Through it all, Cornell showed its grit and character many times this season, coming back from several multiple-goal deficits and gutting out wins all year long.
“It just helps so much when everyone cares about each other,” Rauter said. “Everybody wants to win and be successful and it all just comes together.”
Asked whether he could pinpoint what made this team more special than others he’s coached, Schafer underscored the nature of this team’s sense of camaraderie. In particular, he noted how the team’s 10 freshmen — its biggest rookie class in four years — grew substantially thanks to the leadership of the upperclassmen.
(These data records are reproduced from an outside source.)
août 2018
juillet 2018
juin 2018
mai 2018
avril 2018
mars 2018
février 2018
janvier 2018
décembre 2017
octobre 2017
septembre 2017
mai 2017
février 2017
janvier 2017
“A lot of the credit for [the freshmen] feeling comfortable goes to the upperclassmen,” Schafer said. “As a freshman you feel like you have to defer … [But] these guys just felt so welcome that they knew that they were a teammate … The freshmen did a great job and the upperclassmen did a great job.”
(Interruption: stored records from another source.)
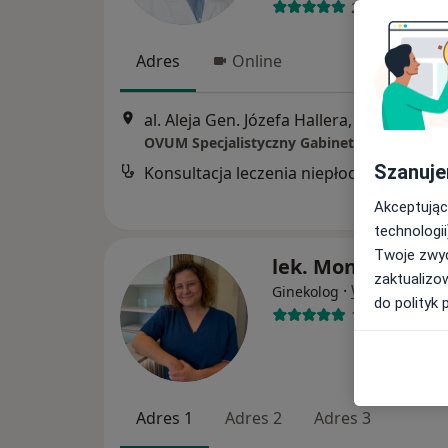
216 opinii
Adres
Online
al. Aleja Gen. Józefa Hallera, 134/229, Gd
Szanuje
Konsultacja leczenia niepłodności (kolejna wizyta)
Akceptując
technologii
Twoje zwyc
lek. Monika Kulcz
zaktualizo
·
Więcej
Ginekolog
do polityk 
100 opinii
Adres 1
Adres 2
Adres 3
In the end, Cornell’s season did not come to the conclusion that many had hoped for, falling in the ECAC semifinal and then the NCAA Tournament in back-to-back weeks. In effect, the Red’s monumental season had ended with nothing to show for it.
“Our goal every year is to win [a championship], and we didn’t do that,” Rauter said. “Obviously it was nice to be regular season champs, nice to have a good year … But someone needs to bring a championship home to Cornell, it’s been a long time and I really think this group of guys can definitely do it.”
Cornell will retain much of its core next season, particularly on defense, with 21 of the team’s 26 players coming back for another season on East Hill including all eight blueliners.
“I expect us to be a lot better,” Galajda said. “I don’t plan on losing any games next year … We got a lot of guys returning, and I think we’ll do an unbelievable job.”
Whether the 2018-19 squad will match up with Galajda’s prediction and join the 1969-70 squad as the only undefeated team in Cornell history remains to be seen, but with the best defense in the country retaining its core and a young, superstar goaltender in net, the Red has reason to be optimistic about its near future.